Brennender Durst. Sigi und Helle waren davon überzeugt, dass mit dem Wasser aus den Hähnen im Friedhof vorher Leichen gewaschen worden waren. Deshalb tranken sie aus den Pfützen auf dem Weg. Wenn man den Finger ins klare Wasser der Pfützen steckte, peitschten sich Mückenlarven auf den Grund. Erich glaubte nicht an die Sache mit der Leichenwäscherei, aber sicher war er sich auch nicht. Er trank weder aus den Pfützen, noch von den Wasserhähnen im Friedhof. Bald würden sie im Schatten des düsteren Fichtenwaldes sein und die Kühle würde auch seinen Durst lindern.
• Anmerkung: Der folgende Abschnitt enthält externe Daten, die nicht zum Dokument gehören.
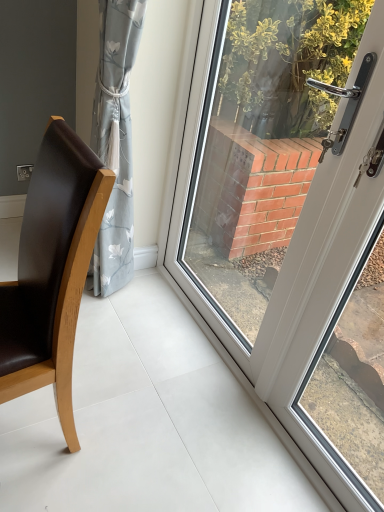 The height and width of the screenshot is (512, 384). I want to click on free space between brown leather chair at left and white glossy door at center, so click(x=167, y=388). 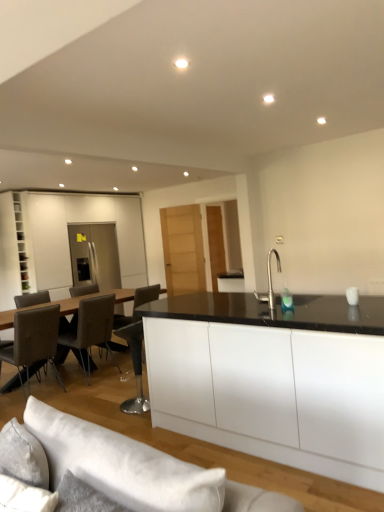 Find the location of a particular element. The width and height of the screenshot is (384, 512). white matte cabinet at left is located at coordinates (14, 251).

Describe the element at coordinates (94, 255) in the screenshot. I see `satin silver refrigerator at left` at that location.

Where is `leather bar stool at center, the 1th chair in the right-to-left sequence`? leather bar stool at center, the 1th chair in the right-to-left sequence is located at coordinates (134, 367).

Which object is positioned more to the right, white fabric couch at lower center or leather at left, acting as the 2th chair starting from the right?

From the viewer's perspective, white fabric couch at lower center appears more on the right side.

Between white fabric couch at lower center and leather at left, acting as the 2th chair starting from the right, which one has more height?

Standing taller between the two is leather at left, acting as the 2th chair starting from the right.

Based on the photo, is white fabric couch at lower center inside the boundaries of leather at left, which is the second chair from left to right, or outside?

white fabric couch at lower center is outside leather at left, which is the second chair from left to right.

Considering their positions, is white fabric couch at lower center located in front of or behind leather at left, which is the second chair from left to right?

Visually, white fabric couch at lower center is located in front of leather at left, which is the second chair from left to right.

How many degrees apart are the facing directions of leather bar stool at center, positioned as the third chair in left-to-right order, and white fabric couch at lower center?

68 degrees.

Which object is further away from the camera, leather bar stool at center, positioned as the third chair in left-to-right order, or white fabric couch at lower center?

leather bar stool at center, positioned as the third chair in left-to-right order.

Is leather bar stool at center, positioned as the third chair in left-to-right order, shorter than white fabric couch at lower center?

No.

At what (x,y) coordinates should I click in order to perform the action: click on studio couch on the right of leather bar stool at center, the 1th chair in the right-to-left sequence. Please return your answer as a coordinate pair (x, y). This screenshot has width=384, height=512. Looking at the image, I should click on [x=137, y=469].

Is leather/chrome chair at left, which is the third chair from right to left, shorter than leather at left, which is the second chair from left to right?

Correct, leather/chrome chair at left, which is the third chair from right to left, is not as tall as leather at left, which is the second chair from left to right.

Between leather/chrome chair at left, which is the third chair from right to left, and leather at left, which is the second chair from left to right, which one appears on the right side from the viewer's perspective?

leather at left, which is the second chair from left to right, is more to the right.

Which object is wider, leather/chrome chair at left, which is the 1th chair in left-to-right order, or leather at left, acting as the 2th chair starting from the right?

Wider between the two is leather at left, acting as the 2th chair starting from the right.

From a real-world perspective, is leather/chrome chair at left, which is the 1th chair in left-to-right order, physically located above or below leather at left, acting as the 2th chair starting from the right?

From a real-world perspective, leather/chrome chair at left, which is the 1th chair in left-to-right order, is physically above leather at left, acting as the 2th chair starting from the right.

Considering the relative sizes of white fabric couch at lower center and leather bar stool at center, the 1th chair in the right-to-left sequence, in the image provided, is white fabric couch at lower center taller than leather bar stool at center, the 1th chair in the right-to-left sequence,?

No, white fabric couch at lower center is not taller than leather bar stool at center, the 1th chair in the right-to-left sequence.

Can we say white fabric couch at lower center lies outside leather bar stool at center, positioned as the third chair in left-to-right order?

Schnurstracks führte die Schneise durch den Wald an einer Siedlung für Angehörige der amerikanische Besatzungsmacht vorbei. Und da sahen sie ihn. Einen Jungen in ihrem Alter. Kein Fussballfeld weit von ihnen entfernt, zuckelte er auf sie zu. In der Hand trug er eine Tüte von der er mit der anderen von Zeit zu Zeit etwas an den Mund führte. Als er sie bemerkte, machte er kehrt und marschierte im Eilschritt in Richtung Siedlung. Wie eine Meute Jagdhunde rannten sie los. Auch der Junge begann zu laufen, doch schon nach kurzer Zeit gab er auf und blieb am Wegrand stehen. Augenblicke später umzingelten sie ihn. Der Junge keuchte immer noch, Schweiss lief über sein vor Angst verzerrtes Gesicht. Er war älter als sie, bestimmt schon elf, schätzte Erich, milchweiss und fett mit grossem Arsch wie alle Amis. Mit ausgestrecktem Arm hielt er ihnen die Tüte entgegen. Sigi riss sie ihm aus der Hand. Dann beachteten sie den Jungen nicht mehr. Sie mussten ihre Aufmerksamkeit dem Inhalt der Tüte zuwenden. Dem Sigi war beim Verteilen einer Beute nicht über den Weg zu trauen.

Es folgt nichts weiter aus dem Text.